» **Supplied records**
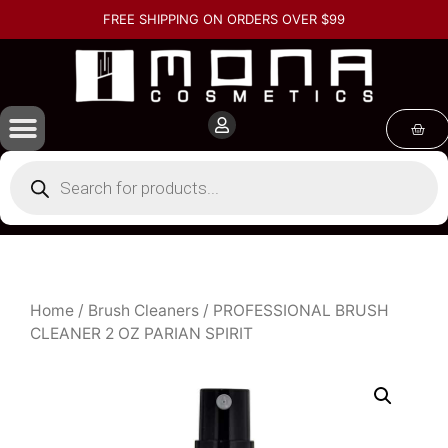
FREE SHIPPING ON ORDERS OVER $99
Home
/
Brush Cleaners
/ PROFESSIONAL BRUSH
CLEANER 2 OZ PARIAN SPIRIT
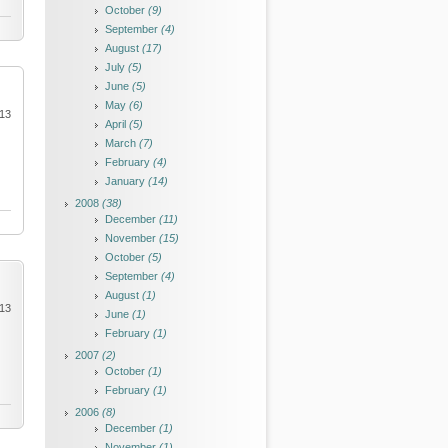
October
(9)
September
(4)
August
(17)
July
(5)
June
(5)
May
(6)
013
April
(5)
March
(7)
February
(4)
January
(14)
2008
(38)
December
(11)
November
(15)
October
(5)
September
(4)
August
(1)
013
June
(1)
February
(1)
2007
(2)
October
(1)
February
(1)
2006
(8)
December
(1)
November
(1)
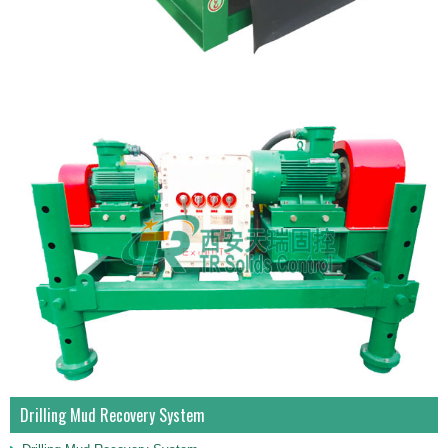
Drilling Mud Recovery System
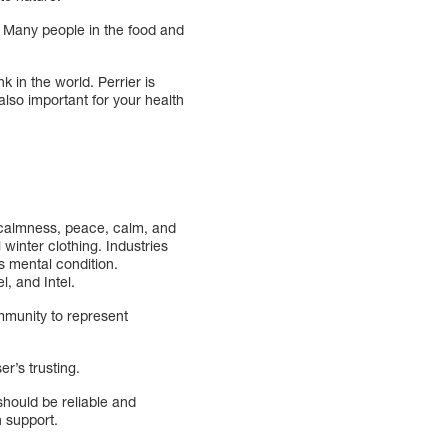
. Many people in the food and
k in the world. Perrier is
also important for your health
y, calmness, peace, calm, and
 winter clothing. Industries
is mental condition.
, and Intel.
ommunity to represent
r’s trusting.
hould be reliable and
h support.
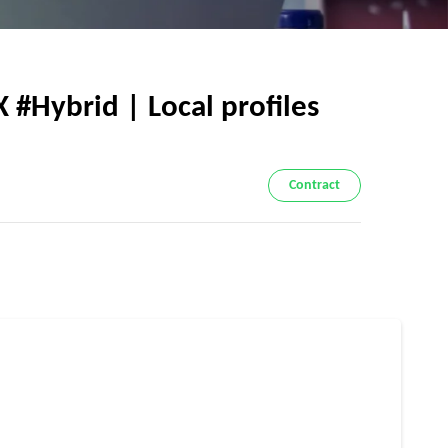
 #Hybrid | Local profiles
Contract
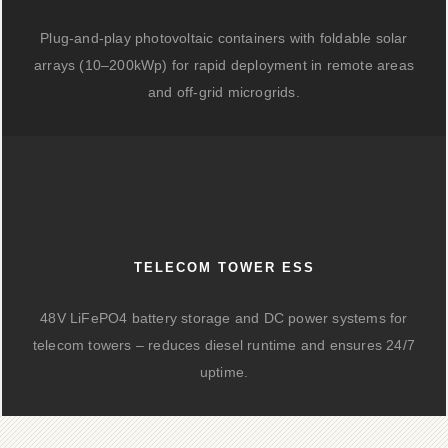
Plug-and-play photovoltaic containers with foldable solar
arrays (10–200kWp) for rapid deployment in remote areas
and off-grid microgrids.
TELECOM TOWER ESS
48V LiFePO4 battery storage and DC power systems for
telecom towers – reduces diesel runtime and ensures 24/7
uptime.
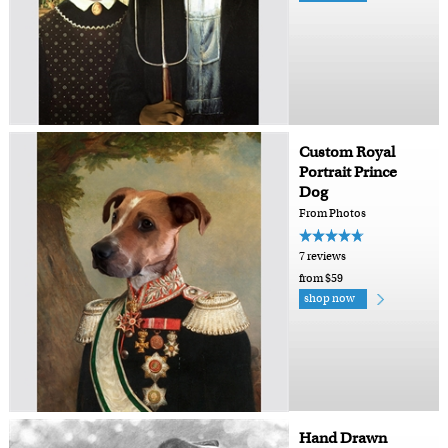
Custom Royal
Portrait Prince
Dog
From Photos
7 reviews
from $59
shop now
Hand Drawn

» **About this task**
Pictures in the listing above must be skipped; everything else should be copied exactly.

» **Written solution**
FREE SHIPPING ON ORDERS OVER $99
Home
/
Brush Cleaners
/ PROFESSIONAL BRUSH
CLEANER 2 OZ PARIAN SPIRIT
October
(9)
September
(4)
August
(17)
July
(5)
June
(5)
May
(6)
013
April
(5)
March
(7)
February
(4)
January
(14)
2008
(38)
December
(11)
November
(15)
October
(5)
September
(4)
August
(1)
013
June
(1)
February
(1)
2007
(2)
October
(1)
February
(1)
2006
(8)
December
(1)
November
(1)
Drilling Mud Recovery System
. Many people in the food and
k in the world. Perrier is
also important for your health
y, calmness, peace, calm, and
 winter clothing. Industries
is mental condition.
, and Intel.
ommunity to represent
r’s trusting.
hould be reliable and
h support.
 #Hybrid | Local profiles
Contract
Plug-and-play photovoltaic containers with foldable solar
arrays (10–200kWp) for rapid deployment in remote areas
and off-grid microgrids.
TELECOM TOWER ESS
48V LiFePO4 battery storage and DC power systems for
telecom towers – reduces diesel runtime and ensures 24/7
uptime.
Custom Royal
Portrait Prince
Dog
From Photos
7 reviews
from $59
shop now
Hand Drawn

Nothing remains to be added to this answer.